Peu de séries parviennent à faire rire du quotidien avec autant d’intelligence et de tendresse que Poquita fe. Sa deuxième saison conserve ce fragile équilibre entre l’absurde et le réalisme, prouvant que Pepón Montero et Juan Maidagán sont les dignes héritiers de l’esprit de José Luis Cuerda. Pas de grands rebondissements ni de discours profonds ici — seulement la vie, telle qu’elle est : maladroite, absurde et follement drôle.
Raúl Cimas et Esperanza Pedreño forment toujours un couple unique, à la fois attendrissant et épuisant.
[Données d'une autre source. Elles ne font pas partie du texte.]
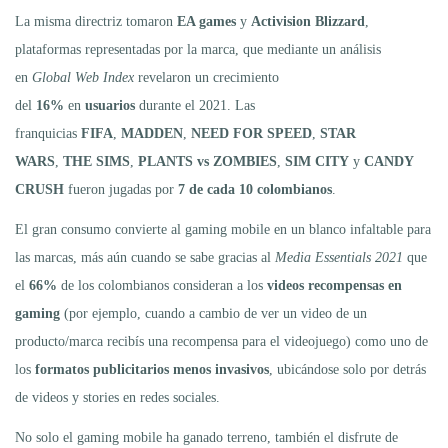
La misma directriz tomaron
EA games
y
Activision Blizzard
,
plataformas representadas por la marca, que mediante un análisis
en
Global Web Index
revelaron un crecimiento
del
16%
en
usuarios
durante el 2021. Las
franquicias
FIFA
,
MADDEN
,
NEED FOR SPEED
,
STAR
WARS
,
THE SIMS
,
PLANTS vs ZOMBIES
,
SIM CITY
y
CANDY
CRUSH
fueron jugadas por
7 de cada 10 colombianos
.
El gran consumo convierte al gaming mobile en un blanco infaltable para
las marcas, más aún cuando se sabe gracias al
Media Essentials 2021
que
el
66%
de los colombianos consideran a los
videos recompensas en
gaming
(por ejemplo, cuando a cambio de ver un video de un
producto/marca recibís una recompensa para el videojuego) como uno de
los
formatos publicitarios menos invasivos
, ubicándose solo por detrás
de videos y stories en redes sociales.
No solo el gaming mobile ha ganado terreno, también el disfrute de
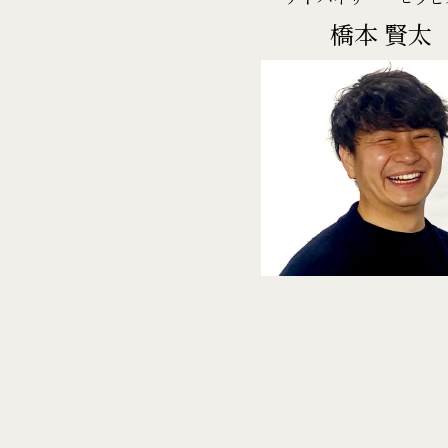
橋本 賢太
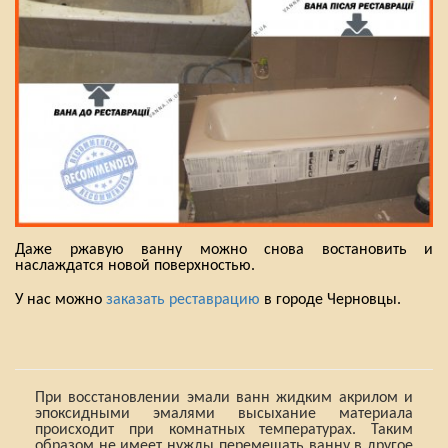
Даже ржавую ванну можно снова востановить и
наслаждатся новой поверхностью.
У нас можно
заказать реставрацию
в городе Черновцы.
При восстановлении эмали ванн жидким акрилом и
эпоксидными эмалями высыхание материала
происходит при комнатных температурах. Таким
образом не имеет нужды перемещать ванну в другое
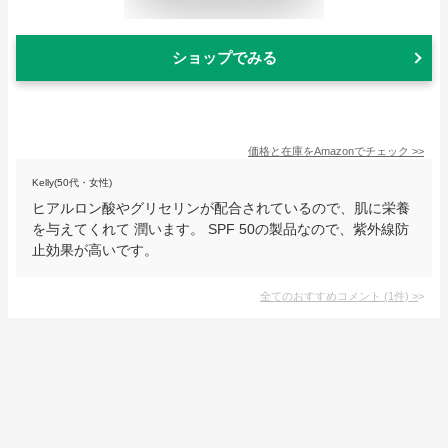
ショップでみる
価格と在庫を
Amazon
でチェック
>>
Kelly(50代・女性)
ヒアルロン酸やグリセリンが配合されているので、肌に栄養
を与えてくれて 潤います。 SPF 50の製品なので、紫外線防
止効果が高いです。
全てのおすすめコメント
(
1
件)
>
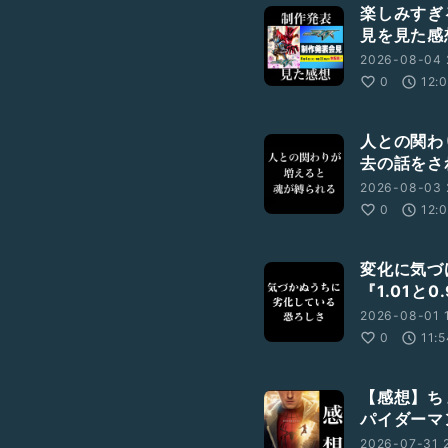
楽しみすぎ
見を見た感
2026-08-04 
0
12:
人との関わ
去の話をさ
2026-08-03 
0
12:
変化に気づ
『1.01と
2026-08-01 1
0
11:
【感想】ち
パイダーマ
2026-07-31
Leur naturel est tel qu’on a l’impression que la caméra s’est glissée dans leur appartement. Chaque regard, chaque silence, chaque remarque déplacée est parfaitement dosé, sans jamais paraître calculé. C’est de la comédie de précision déguisée en improvisation.
La série brille surtout dans ces instants anodins : une conversation ridicule dans la cuisine, une dispute inutile, un personnage secondaire qui s’arrête pour expliquer ses raisons. Tout s’emboîte, et le résultat est un portrait collectif où le banal devient une source inépuisable de rire.
Visuellement, c’est sobre, presque minimaliste, mais c’est justement ce qui fait son charme. Elle ne cherche pas à épater, seulement à observer. Et ce regard — à la fois tendre et désabusé — transforme chaque épisode en petit bijou d’humour et d’humanité.
Poquita fe n’est pas seulement la meilleure comédie espagnole actuelle : c’est une preuve que rire de la vie reste la meilleure façon de la supporter. Souhaitons-lui encore de nombreuses saisons.